Der Schutz vor zu kurzem Denken
Was auch wirklich wirkt, ist außerdem das Gefühl, gut behandelt zu werden – menschlich und medizinisch. Wenn Sie sich in der Praxis Ihrer bisherigen Wahl nicht wohl fühlen: Sie dürfen wechseln, das Gesundheitssystem lässt Ihnen die freie Arztwahl. Und es gibt sie, die empathischen Ärztinnen und Ärzte, die auf der Grundlage soliden medizinischen Wissens behandeln. Sie bieten auch sprechende – oder besser noch zuhörende – Humanmedizin an. Im Übrigen muss es gar nicht immer mehr Medizin sein. Sich etwas Gutes zu tun, wirkt in vielen Fällen wirklich. Gute soziale Kontakte, gute Ernährung, möglichst viel Bewegung und Self-care. Ebenso wenig ist im Prinzip gegen Naturheilkunde-Hausmittelchen einzuwenden, wenn klar ist: Wenn etwas hilft, heißt das nicht gleich, dass es im medizinischen Sinne wirkt. Es hat gutgetan. Punkt.

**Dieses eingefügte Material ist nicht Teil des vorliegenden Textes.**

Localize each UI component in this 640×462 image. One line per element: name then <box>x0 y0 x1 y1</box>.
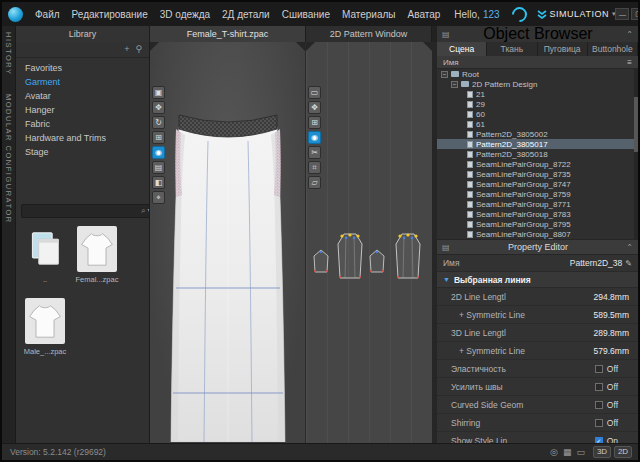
menu-sewing[interactable]: Сшивание <box>276 9 336 20</box>
tree-item[interactable]: SeamLinePairGroup_8735 <box>437 169 638 179</box>
tree-item-label: SeamLinePairGroup_8783 <box>476 210 571 219</box>
checkbox-curved-side[interactable] <box>595 401 603 409</box>
tree-item[interactable]: Pattern2D_3805002 <box>437 129 638 139</box>
pin-icon[interactable]: ⚲ <box>135 45 142 54</box>
sidebar-item-fabric[interactable]: Fabric <box>16 117 149 131</box>
tree-item[interactable]: 60 <box>437 109 638 119</box>
maximize-button[interactable]: ▢ <box>631 8 638 20</box>
checkbox-elasticity[interactable] <box>595 365 603 373</box>
collapse-box-icon[interactable]: − <box>451 81 458 88</box>
panels: + ⚲ Favorites Garment Avatar Hanger Fabr… <box>16 42 638 443</box>
tree-item[interactable]: SeamLinePairGroup_8747 <box>437 179 638 189</box>
menu-2d-pattern[interactable]: 2Д детали <box>216 9 276 20</box>
viewport-corner-menu-icon[interactable] <box>423 42 432 51</box>
tool-button[interactable]: ⊞ <box>308 116 321 129</box>
property-editor-header: ▤ Property Editor ⌃ <box>437 239 638 255</box>
scene-node-icon <box>451 71 459 77</box>
tree-item[interactable]: 29 <box>437 99 638 109</box>
selected-line-section-header[interactable]: ▼ Выбранная линия <box>437 272 638 288</box>
tab-pattern-2d[interactable]: 2D Pattern Window <box>306 26 432 42</box>
sidebar-item-hardware-trims[interactable]: Hardware and Trims <box>16 131 149 145</box>
greeting-text: Hello, <box>454 9 480 20</box>
grid-icon[interactable]: ▦ <box>563 447 572 457</box>
tool-button[interactable]: ✂ <box>308 146 321 159</box>
tree-item[interactable]: SeamLinePairGroup_8783 <box>437 209 638 219</box>
list-item-parent-folder[interactable]: .. <box>22 226 68 284</box>
simulation-label: SIMULATION <box>550 9 609 19</box>
checkbox-reinforce[interactable] <box>595 383 603 391</box>
tree-item[interactable]: 61 <box>437 119 638 129</box>
tool-button[interactable]: ⌗ <box>308 161 321 174</box>
list-item-female-tshirt[interactable]: Femal...zpac <box>74 226 120 284</box>
tab-fabric[interactable]: Ткань <box>487 42 537 56</box>
list-item-male-tshirt[interactable]: Male_...zpac <box>22 298 68 356</box>
scrollbar-thumb[interactable] <box>634 97 638 152</box>
pattern-node-icon <box>467 151 473 158</box>
simulation-toggle[interactable]: SIMULATION ▾ <box>537 9 616 19</box>
viewport-3d[interactable]: ▣ ✥ ↻ ⊞ ◉ ▤ ◧ ⌖ <box>150 42 306 443</box>
sidebar-item-garment[interactable]: Garment <box>16 75 149 89</box>
menu-icon[interactable]: ▤ <box>442 243 450 252</box>
edit-icon[interactable]: ✎ <box>625 259 632 268</box>
tree-item-selected[interactable]: Pattern2D_3805017 <box>437 139 638 149</box>
tree-item-pattern-design[interactable]: − 2D Pattern Design <box>437 79 638 89</box>
panel-icon[interactable]: ▭ <box>576 447 585 457</box>
filter-icon[interactable]: ≡ <box>627 58 632 67</box>
tab-button[interactable]: Пуговица <box>538 42 588 56</box>
collapse-up-icon[interactable]: ⌃ <box>626 243 633 252</box>
menu-3d-garment[interactable]: 3D одежда <box>154 9 216 20</box>
property-row-2d-line-length: 2D Line Lengtl 294.8mm <box>437 288 638 306</box>
library-toolbar: + ⚲ <box>16 42 149 58</box>
search-icon[interactable]: ⌕ <box>141 207 145 215</box>
tree-item[interactable]: SeamLinePairGroup_8795 <box>437 219 638 229</box>
tree-item[interactable]: Pattern2D_3805018 <box>437 149 638 159</box>
history-panel-tab[interactable]: HISTORY <box>4 32 13 76</box>
tree-item[interactable]: SeamLinePairGroup_8771 <box>437 199 638 209</box>
view-2d-button[interactable]: 2D <box>614 446 632 458</box>
tab-garment-3d[interactable]: Female_T-shirt.zpac <box>150 26 306 42</box>
section-collapse-icon[interactable]: ▼ <box>443 276 450 283</box>
camera-icon[interactable]: ◎ <box>550 447 558 457</box>
menu-file[interactable]: Файл <box>29 9 66 20</box>
tree-item-label: Pattern2D_3805002 <box>476 130 548 139</box>
username-link[interactable]: 123 <box>483 9 500 20</box>
tab-library[interactable]: Library <box>16 26 150 42</box>
tree-item-label: SeamLinePairGroup_8759 <box>476 190 571 199</box>
modular-configurator-tab[interactable]: MODULAR CONFIGURATOR <box>4 94 13 224</box>
menu-avatar[interactable]: Аватар <box>402 9 447 20</box>
sidebar-item-hanger[interactable]: Hanger <box>16 103 149 117</box>
collapse-up-icon[interactable]: ⌃ <box>626 30 633 39</box>
tree-item[interactable]: SeamLinePairGroup_8759 <box>437 189 638 199</box>
tree-item-label: Pattern2D_3805017 <box>476 140 548 149</box>
tool-button-active[interactable]: ◉ <box>308 131 321 144</box>
viewport-corner-menu-icon[interactable] <box>306 42 315 51</box>
viewport-corner-menu-icon[interactable] <box>296 42 305 51</box>
viewport-corner-menu-icon[interactable] <box>150 42 159 51</box>
tree-item-root[interactable]: − Root <box>437 69 638 79</box>
checkbox-shirring[interactable] <box>595 419 603 427</box>
minimize-button[interactable]: — <box>615 8 629 20</box>
menu-materials[interactable]: Материалы <box>336 9 402 20</box>
tree-item[interactable]: 21 <box>437 89 638 99</box>
sidebar-item-stage[interactable]: Stage <box>16 145 149 159</box>
menu-icon[interactable]: ▤ <box>442 30 450 39</box>
add-icon[interactable]: + <box>124 45 129 54</box>
view-3d-button[interactable]: 3D <box>593 446 611 458</box>
viewport-2d[interactable]: ▭ ✥ ⊞ ◉ ✂ ⌗ ▱ <box>306 42 432 443</box>
tree-item[interactable]: SeamLinePairGroup_8807 <box>437 229 638 239</box>
tree-column-header: Имя ≡ <box>437 56 638 69</box>
tool-button[interactable]: ▱ <box>308 176 321 189</box>
tree-item[interactable]: SeamLinePairGroup_8722 <box>437 159 638 169</box>
collapse-box-icon[interactable]: − <box>441 71 448 78</box>
sidebar-item-avatar[interactable]: Avatar <box>16 89 149 103</box>
tool-button[interactable]: ✥ <box>308 101 321 114</box>
library-search-input[interactable] <box>25 205 139 217</box>
menu-edit[interactable]: Редактирование <box>66 9 154 20</box>
sidebar-item-favorites[interactable]: Favorites <box>16 61 149 75</box>
tab-buttonhole[interactable]: Buttonhole <box>588 42 638 56</box>
tool-button[interactable]: ▭ <box>308 86 321 99</box>
garment-thumbnail <box>77 226 117 272</box>
tab-scene[interactable]: Сцена <box>437 42 487 56</box>
view-toggle-group: 3D 2D <box>593 446 632 458</box>
tree-scrollbar[interactable] <box>634 69 638 239</box>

Genau hinzuschauen wird jedoch weiter nötig bleiben, und auch: gegenüber unseren eigenen Urteilen kritisch zu sein. Denn wir dürfen nicht vergessen, wie störanfällig die menschliche Wahrnehmung von Wirksamkeit ist, gerade wenn wir von einem Mittel oder einer Methode überzeugt sind. Wir blenden dann gerne aus, was uns nicht passt. Faktoren wie Zeit, guter Glaube, der Placeboeffekt, die Selbstheilungskräfte unseres Körpers, unser Immunsystem oder schlicht Glück können für eine Verbesserung von Beschwerden (ergo Wirksamkeit) verantwortlich sein. Oder alles zusammen. Es bleibt also komplex.